1.1.1 Type I, closed-cell polypropylene foam.  
1.2 These joint fillers are intended for use in concrete pavements in full-depth joints. There are several variations in size with typical thicknesses of 1/2 in. (12.7 mm), 3/4 in. (19.05 mm), and 1 in. (25.4 mm); typical widths of 31/2 in. (88.9 mm), 4 in. (101.6 mm), 5 in. (127 mm), 6 in. (152.5 mm), 7 in. (177.8 mm), 8 in. (203.2 mm), or 48 in. (1.2 m) sheet; and typical lengths of 5 ft (1.52 m) and 10 ft (3.05 m).  

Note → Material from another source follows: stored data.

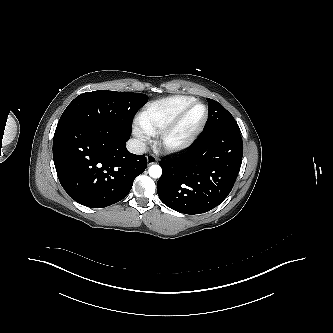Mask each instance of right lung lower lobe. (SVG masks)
Wrapping results in <instances>:
<instances>
[{
	"label": "right lung lower lobe",
	"mask_w": 333,
	"mask_h": 333,
	"mask_svg": "<svg viewBox=\"0 0 333 333\" xmlns=\"http://www.w3.org/2000/svg\"><path fill=\"white\" fill-rule=\"evenodd\" d=\"M129 138L78 127H57L53 159L66 193L92 208L107 207L125 198L134 179L146 169L145 155L126 149Z\"/></svg>",
	"instance_id": "obj_1"
}]
</instances>
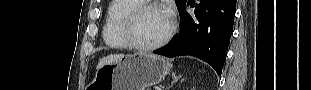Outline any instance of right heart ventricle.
I'll list each match as a JSON object with an SVG mask.
<instances>
[{"mask_svg": "<svg viewBox=\"0 0 311 90\" xmlns=\"http://www.w3.org/2000/svg\"><path fill=\"white\" fill-rule=\"evenodd\" d=\"M139 0H114L110 3L103 26V39L112 49L128 48L122 34V25L126 15L136 6L143 4Z\"/></svg>", "mask_w": 311, "mask_h": 90, "instance_id": "right-heart-ventricle-1", "label": "right heart ventricle"}]
</instances>
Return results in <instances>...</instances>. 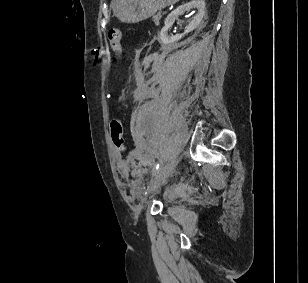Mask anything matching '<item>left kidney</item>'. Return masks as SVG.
I'll list each match as a JSON object with an SVG mask.
<instances>
[{"label": "left kidney", "mask_w": 308, "mask_h": 283, "mask_svg": "<svg viewBox=\"0 0 308 283\" xmlns=\"http://www.w3.org/2000/svg\"><path fill=\"white\" fill-rule=\"evenodd\" d=\"M196 8L197 14L186 27L183 34L178 35H168V29L172 26L174 21L186 11ZM205 16V2L204 0H192L189 3L179 6L177 9L172 11L168 17L165 19L164 27L161 29L159 34V39L164 45H170L178 40H180L185 34L196 29L202 22L203 17Z\"/></svg>", "instance_id": "obj_1"}]
</instances>
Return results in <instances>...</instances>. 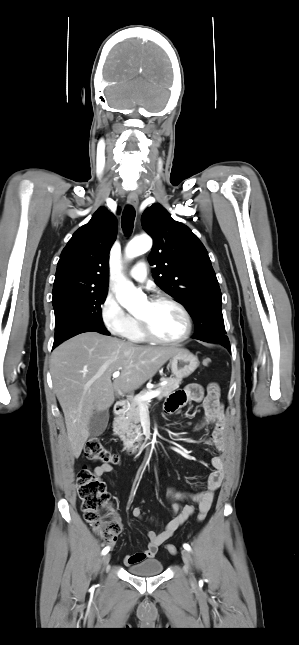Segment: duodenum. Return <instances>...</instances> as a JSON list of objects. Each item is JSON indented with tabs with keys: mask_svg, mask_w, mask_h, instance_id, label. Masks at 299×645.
<instances>
[{
	"mask_svg": "<svg viewBox=\"0 0 299 645\" xmlns=\"http://www.w3.org/2000/svg\"><path fill=\"white\" fill-rule=\"evenodd\" d=\"M125 404L123 402H116L113 408V412L115 415H121L125 411ZM147 444L145 442L139 443V444H134V445H127L126 446V451L130 454H135L143 451L146 448Z\"/></svg>",
	"mask_w": 299,
	"mask_h": 645,
	"instance_id": "410a0bca",
	"label": "duodenum"
}]
</instances>
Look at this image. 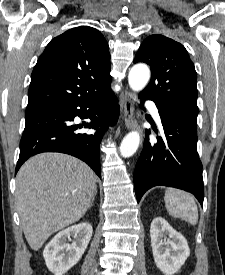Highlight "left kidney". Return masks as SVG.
<instances>
[{
    "mask_svg": "<svg viewBox=\"0 0 225 275\" xmlns=\"http://www.w3.org/2000/svg\"><path fill=\"white\" fill-rule=\"evenodd\" d=\"M166 235L169 239L163 242ZM150 237L157 268L166 275L177 273L190 255L186 239L162 217H157L152 221Z\"/></svg>",
    "mask_w": 225,
    "mask_h": 275,
    "instance_id": "5707ae66",
    "label": "left kidney"
}]
</instances>
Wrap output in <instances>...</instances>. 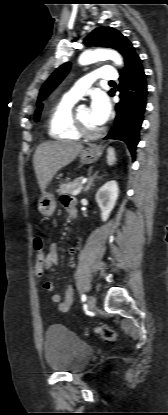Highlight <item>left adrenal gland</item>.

1.3 The values stated in inch-pound units are to be regarded as the standard.  
1.4 This standard does not purport to address all of the safety concerns, if any, associated with its use. It is the responsibility of the user of this standard to establish appropriate safety, health, and environmental practices and determine the applicability of regulatory limitations prior to use.  
1.5 This international standard was developed in accordance with internationally recognized principles on standardization established in the Decision on Principles for the Development of International Standards, Guides and Recommendations issued by the World Trade Organization Technical Barriers to Trade (TBT) Committee.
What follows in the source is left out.